WHERE ARE YOUR MANNERS?

Have you ever heard it said, “Where are your manners?  I have!  I heard it when I was growing up, from my mother, my grandmother, my father, grandfather and assorted grown folks.  If you did not open the door for a girl, or if there was only one chair and you took it instead of offering it to the girl or an older person, you heard about it.  If you passed someone on the street and forgot or did not speak, and if you received a gift from someone and neglected saying “thank you,” you were asked:  “Where are your manners?”  If a grown up had to ask you to be polite you were in trouble.  Somehow, word of it always got back to your parents.  I worked hard to make sure bad news was never sent back to my folks.  When I walked down my grandmother’s street, I had to speak to everyone sitting out on their front porch.  As I walked down the street on my way to Mr. Crawford’s store I spoke to folks all the way there.  “Howdy Miss Minnie; How you Miss Culpepper; How do you do  Mr. Hooper; Morning Uncle Mike (Not my real uncle; Hello Miss Washington.”  It always took me thirty to forty minutes to travel what should have taken only fifteen.  Not only did I have to speak to everybody, I had to answer questions too.   “How yo’ grand mama doing?  Yo’ mama okay?  How you doin’ in school?  What grade you in now?  Yo’ daddy still at that same job?  Tell yo’ grand mama come see me,” and so on.  When I reached Mr. Crawford’s store, I greeted him with, “Howdy Mr. Crawford.”  His reply was, “Hello son.  How’s your grandmother?”  “Fine,” I’d said.  Then he would always call my grandmother’s name like he was addressing her:  “And now what can I get for Miss Alice?”  I would tell him, and he’d fill the order and hand the sack to me.  Then he would say, “Now don’t lose that bill, and tell Miss Alice hello for me.”  It was always the same.  Automatic.  My reply was always:  “Yes sir.  Bye.”   To have ‘Good Manners’ was not hard for us.  A display of good manners was automatic.  We were taught from birth, and did not have to think about using good manners.  We did what we knew to do, and what we saw all around us. 

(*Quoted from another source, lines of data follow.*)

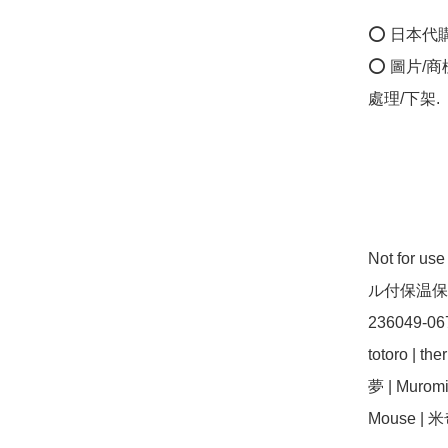
⭕ 日本代
⭕ 圖片/
處理/下架.

Not for 
ル付保温保冷丼  
236049-06
totoro | th
夢 | Muromi 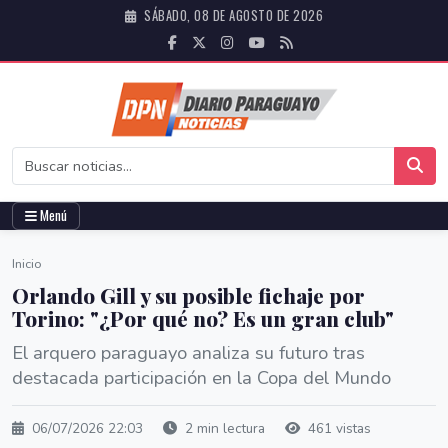
SÁBADO, 08 DE AGOSTO DE 2026
Menú
Inicio
Orlando Gill y su posible fichaje por
Torino: "¿Por qué no? Es un gran club"
El arquero paraguayo analiza su futuro tras
destacada participación en la Copa del Mundo
06/07/2026 22:03
2 min lectura
461 vistas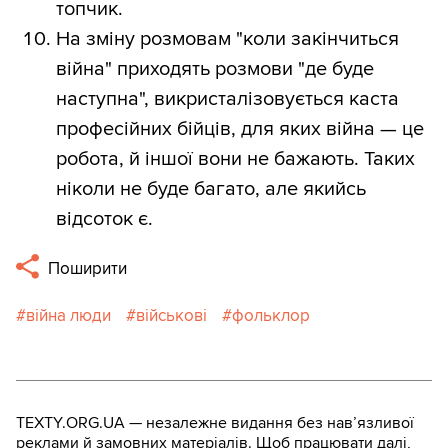
топчик.
На зміну розмовам "коли закінчиться
війна" приходять розмови "де буде
наступна", викристалізовується каста
професійних бійців, для яких війна — це
робота, й іншої вони не бажають. Таких
ніколи не буде багато, але якийсь
відсоток є.
Поширити
війна люди
військові
фольклор
TEXTY.ORG.UA — незалежне видання без навʼязливої
реклами й замовних матеріалів. Щоб працювати далі,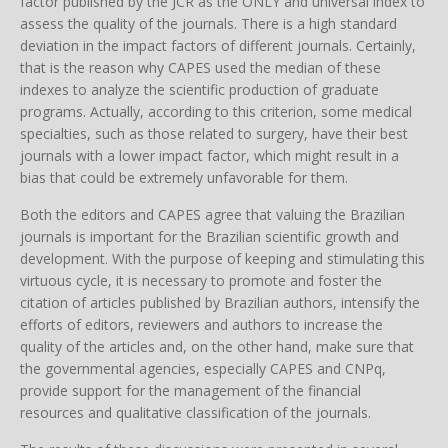
factor published by the JCR as the ONLY and universal index to
assess the quality of the journals. There is a high standard
deviation in the impact factors of different journals. Certainly,
that is the reason why CAPES used the median of these
indexes to analyze the scientific production of graduate
programs. Actually, according to this criterion, some medical
specialties, such as those related to surgery, have their best
journals with a lower impact factor, which might result in a
bias that could be extremely unfavorable for them.
Both the editors and CAPES agree that valuing the Brazilian
journals is important for the Brazilian scientific growth and
development. With the purpose of keeping and stimulating this
virtuous cycle, it is necessary to promote and foster the
citation of articles published by Brazilian authors, intensify the
efforts of editors, reviewers and authors to increase the
quality of the articles and, on the other hand, make sure that
the governmental agencies, especially CAPES and CNPq,
provide support for the management of the financial
resources and qualitative classification of the journals.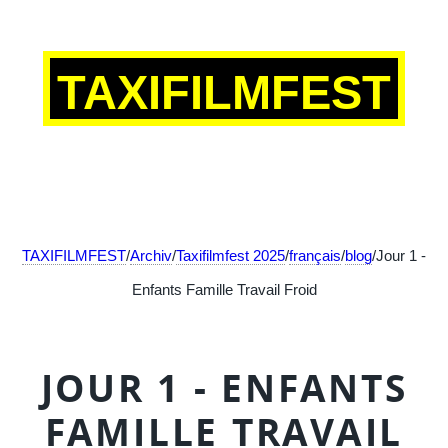
TAXIFILMFEST
TAXIFILMFEST
/
Archiv
/
Taxifilmfest 2025
/
français
/
blog
/Jour 1 -
Enfants Famille Travail Froid
JOUR 1 - ENFANTS
FAMILLE TRAVAIL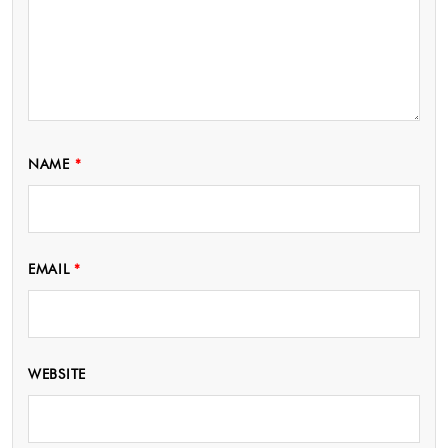
NAME
*
EMAIL
*
WEBSITE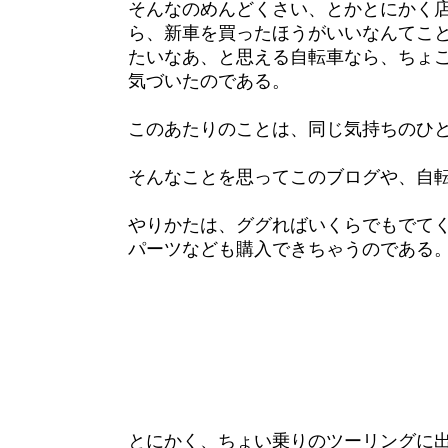
そんなのめんどくさい、とかとにかく
ら、新車を買ったほうがいいなんてこ
たいなあ、と思える自転車なら、ちょ
気づいたのである。
このあたりのことは、同じ気持ちのひ
そんなことを思ってこのブログや、自転車
やりかたは、ググればいくらでもでて
パーツなども購入できちゃうのである
とにかく、ちょい乗りのツーリングに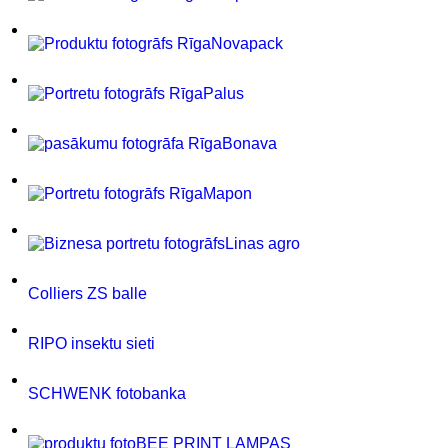
Novapack
Palus
Bonava
Mapon
Linas agro
Colliers ZS balle
RIPO insektu sieti
SCHWENK fotobanka
BEE PRINT LAMPAS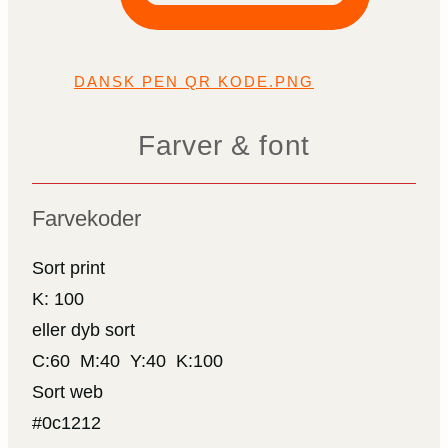
DANSK PEN QR KODE.PNG
Farver & font
Farvekoder
Sort print
K: 100
eller dyb sort
C:60 M:40 Y:40 K:100
Sort web
#0c1212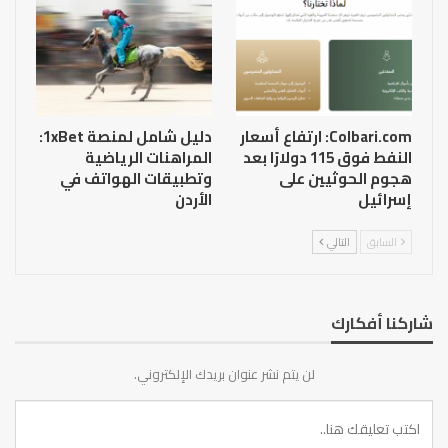
Colbari.com: ارتفاع أسعار
دليل شامل لمنصة 1xBet:
النفط فوق 115 دولارًا بعد
المراهنات الرياضية
هجوم الحوثيين على
وتطبيقات الهواتف في
إسرائيل
الأردن
السابق
التالي
شاركنا أفكارك
لن يتم نشر عنوان بريدك الإلكتروني.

      There were grown-ups who may not have deserved respect or our good manners, but we did not go against our teachings.  We used good manners even with those who may not have deserved it.  Today, it seems as though good manners no longer matters.  What use to be considered commonplace and is now the exception.  If a young person gives up his seat on the train to a girl or older person, we are surprised.  If a young man holds the door for a girl, we are shocked.  Somehow our society has given our young people the impression that nice guys finish last.  Some believe that it is all right to be rude, crude and mean, if you can back it up.  Others believe that good manners are not necessary as long as you can deliver or you have money.  In some cases it is believed that you must have a reason to use good manners, otherwise, you can do your own thing with no regard for manners.  Once I asked a new neighbor if he would please not park his work truck in front of my house, because I wanted to keep that space free for my family and guests.  I was told that the street, even that part in front of my house, belonged to all tax paying citizens.  He said that as a taxpayer, he could park on any part of the street he wanted.  He told me that the company he worked for paid more taxes than all of the families on the street put together.  Then he walked across the street to his house and left his work truck parked in front of my house.  He may have had a legal right to do that, but in the spirit of good manners, he failed the “good neighbor test.”  It was clear to me and to my family that he would rather be right than show good manners, or be a good neighbor.  As a result of his lack of good manners, and his bad attitude; he was shunned and ignored by almost everybody in the neighborhood.  

      Has common courtesy become uncommon?  Are good manners a thing of the past?  I don’t think so.  But we do need improvement.  If there is an opportunity to teach good manners by example, we should take that opportunity.  Our children develop good habits by observing our good habits.  If we have good manners, they will in turn have good manners.  If we use bad language, talk bad about people, play loud music with no regard to others around us or just have a general disrespect for people and their property, our children will do the same.  They will, because we teach them to be just like us and do exactly what we do.  It’s not their fault.  It’s ours.  In our society, good manners, begins with us, with you and with me.  We should teach our children by showing them the strength and power of good manners.